The important thing to remember is that this is intended to apply in an “open world” context, not simply as a condition scoped to a particular “document”. The EAD to RDF transform process is performed on a document-by-document basis. Within the Hub dataset, it is quite common that for a single resource, labels for that resource are generated from the content of multiple EAD documents. While in theory naming within the set of EAD documents should be consistent, in practice, the use of variants of names is widespread in our data – the names of archival repositories is one example. Generating an skos:prefLabel triple for each variant would result in a conflict with the integrity condition once the data was merged in the triple store.
Bearing in mind that the “open world” extends beyond the boundaries of our own dataset, the same considerations apply in the case where we are exposing URIs for resources for which other parties already expose descriptions, including an skos:prefLabel triple, and we can’t guarantee that the names in our data correspond to those provided by that source.
Another issue to consider is that referred to by Leigh and Ian in their “Materialize Inferences” pattern, and by Jeni Tennison in her discussion of “Derivable Data”. One of the strengths of using the RDF model is that it is supported by a formal semantics, a framework for reasoning with data, i.e. given some set of data, it is often possible to apply some formalised set of rules to infer or derive additional triples. However, it should not be assumed that all consumers of the data will have access to the tools which support such reasoning, so it may be more appropriate for a data provider like LOCAH to explicitly include at least some of those “derivable” triples in the data we provide.
For a simple example of what I mean, the Friend of a Friend (FOAF) vocabulary provides a property called foaf:name (“A name for some thing.”). As part of their description of that property, the FOAF vocabulary owners provide the triple:
foaf:name rdfs:subPropertyOf rdfs:label .
The RDFS property rdfs:subPropertyOf is one of those properties which is associated with a set of rules. What those rules say is that, for any two properties linked by an rdfs:subPropertyOf relation, two resources related by the first property are also related by the second. So each time I find a triple using foaf:name as a predicate, I can infer (deduce, derive) a second triple using the rdfs:label predicate, e.g. if I find
<http://example.org/id/person/p123> foaf:name “Ernest Henry Shackleton” .
then I can conclude
<http://example.org/id/person/p123> rdfs:label “Ernest Henry Shackleton” .
However, to reach that conclusion, my application needs (a) knowledge of the general rdfs:subPropertyOf inference rule, and (b) knowledge that foaf:name is a subproperty of rdfs:label – and (c) the processing capability to apply that rule!
By providing – “materializing” – both those triples in our source data, we relieve the consuming application of that responsibility – though that benefit comes at the cost of increasing the size of the descriptions we provide.
This tactic can be particularly useful, I think, for properties which are subproperties of “generic” vocabularies like the RDF Schema vocabulary or the Dublin Core vocabularies.
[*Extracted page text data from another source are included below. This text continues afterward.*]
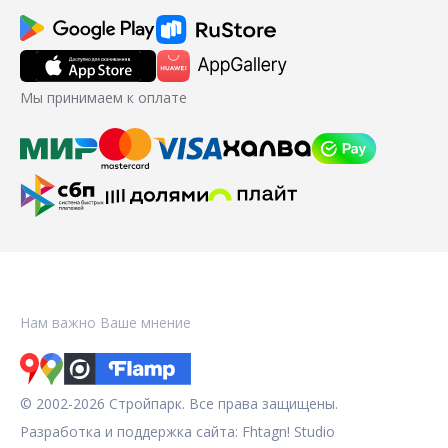
Мы принимаем к оплате
Нам важно Ваше мнение
© 2002-2026 Стройпарк. Все права защищены.
Разработка и поддержка сайта:
Fhtagn! Studio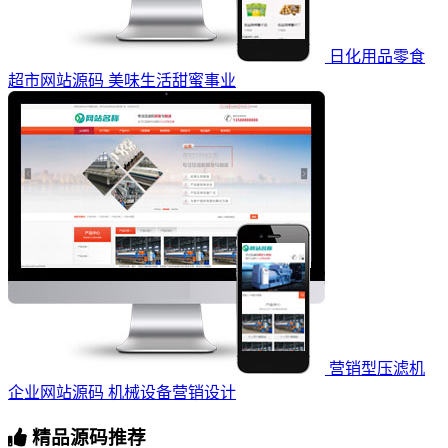
日化用品零食
超市网站源码 美味生活甜蜜事业
营销型压滤机
企业网站源码 机械设备营销设计
精品源码推荐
Sometimes generic linked data tools have some “built-in knowledge” of, and/or specific behaviour associated with, some of these vocabularies (e.g. to obtain literal names/labels/titles for display to human readers). It may be perfectly reasonable to use a triple with some more specialised subproperty in our data to indicate some specific relationship, but where appropriate it is also helpful to “materialize” the triple using the more generic property as well, so that an application looking for RDF Schema or DC properties can easily access that data.
Extending that slightly, Jeni suggests a “rule of thumb” that “if the result of the reasoning involves a resource from another vocabulary, then we should include it”.
The subproperty case is just one example: the inference of resource type based on rdfs:range and rdfs:domain is another case in point. In the LOCAH data, we’ve tried to provide fairly “generous” type data (e.g. including “super-classes”) where possible – again, on the grounds that such information is a commonly used “hook” in user queries (“Select resources of type T where [some other criteria]”).
The “cost” of this approach is that the dataset and the individual “bounded descriptions” served are larger – so there is a “trade-off” here which we may want to monitor and reconsider once we see how the data is being used.
As I mentioned earlier, we extended our very initial draft model to include a notion of “event”. Currently, the application of this approach in our data is quite limited: it is applied to the “creation”/”origination” of the archival resources, and to the birth, death and “periods of activity” (floruit) of individuals. What we do is similar to the approach sketched by Ben O’Steen in his processing of the British Library’s British National Bibliography data – though with a little more complexity as we make use of event ontologies which model time periods as resources, rather than as literals.
This is probably best illustrated by means of an example. Given a person with birth date of 1901 and death date of 1985, we generate an RDF graph like the following:
RDF Graph of Life Events Data
(The image links through to a larger version)
The time interval nodes at the right-hand side are reference.data.gov.uk URIs for years, like http://reference.data.gov.uk/id/year/1901
What I haven’t illustrated on that diagram is that I’ve also included some data using the CIDOC CRM ontology – actually using the Erlangen CRM vocabulary. I’m feeling my way a bit with this, so it is somewhat partial/experimental at the moment, but I hope to refine/extend it in the future.
The point I wanted to highlight is that we’ve made use of multiple “overlapping” vocabularies here – again on the grounds that it may be useful to provide that flexibility to consumers of the data querying using a specific vocabulary. As above, this is a “trade-off” which we may want to monitor and reconsider in the future.
I’ve tried to cover here some of the issues around our choices of RDF vocabularies and how we’ve deployed them. The next post will summarise the actual terms used.